O Moto Bar, no Largo do Carmo, também teve seus momentos de glória como espaço charmoso de boemia e grandes encontros.
Mais recentemente, há pelo menos 15 anos, o Bar do Léo, no Horto do Vinhais, antiga Cobal, vem cumprindo um papel da maior relevância para aquele entreposto, uma vez que o charme e o zelo do espaço agrega um valor extraordinário àquele mercado. O único horto em pleno funcionamento ainda em São Luís. Em parte, em função do papel chamativo que aquele Bar exerce alí. O Bar do Léo, hoje não é só um bar, ou ponto de encontro de amigos. Vai muito além.
Hoje aquele espaço cumpre um papel que nem mesmo o Estado por aqui tem cumprido. Um espaço de preservação e inovação artístico-cultural. É, são coisas complementares, indissociáveis, apesar de alguns acharem que são inconciliáveis. O Bar do Léo reúne seguramente o maior acervo de música brasileira do Maranhão, quiçá, do Brasil, entre relíquias em milhares de fitas k7, LP’s, 78 rotações, rolos e cd’s, e lançamentos da fina flor da nossa música. E nesse aspecto o Léo é exigente.
Expõe em suas paredes, tetos e prateleiras, entre centenas de fotografias, gravuras e outras pinturas, uma plural coleção de peças e apetrechos da rica cultura popular brasileira e maranhense. Objetos da cultura indígena, quinquilharias do cotidiano do homem do campo, coisas da floresta, como cipós, vagens e outras espécies raras.

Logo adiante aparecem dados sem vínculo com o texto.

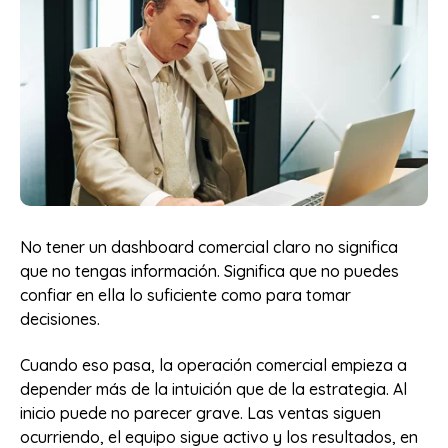
No tener un dashboard comercial claro no significa
que no tengas información. Significa que no puedes
confiar en ella lo suficiente como para tomar
decisiones.
Cuando eso pasa, la operación comercial empieza a
depender más de la intuición que de la estrategia. Al
inicio puede no parecer grave. Las ventas siguen
ocurriendo, el equipo sigue activo y los resultados, en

Tudo isso convivendo em perfeita conciliação com objetos e exemplares do avanço tecnológico e comunicacional do homem. São antigos e diferentes modelos de telefones; rádios e televisões dos mais variados formatos e épocas; velhas vitrolas, desde gramophones, pequenas radiolas philips à pilha, outras de inúmeros modelos e marcas, até exemplares mais modernos, nos quais Léo toca seus cd’s, para o deleite de seus frequentadores.
E não é só. Não dá para lembrar e descrever à distancia a diversidade do rico acervo cultural daquele belo museu.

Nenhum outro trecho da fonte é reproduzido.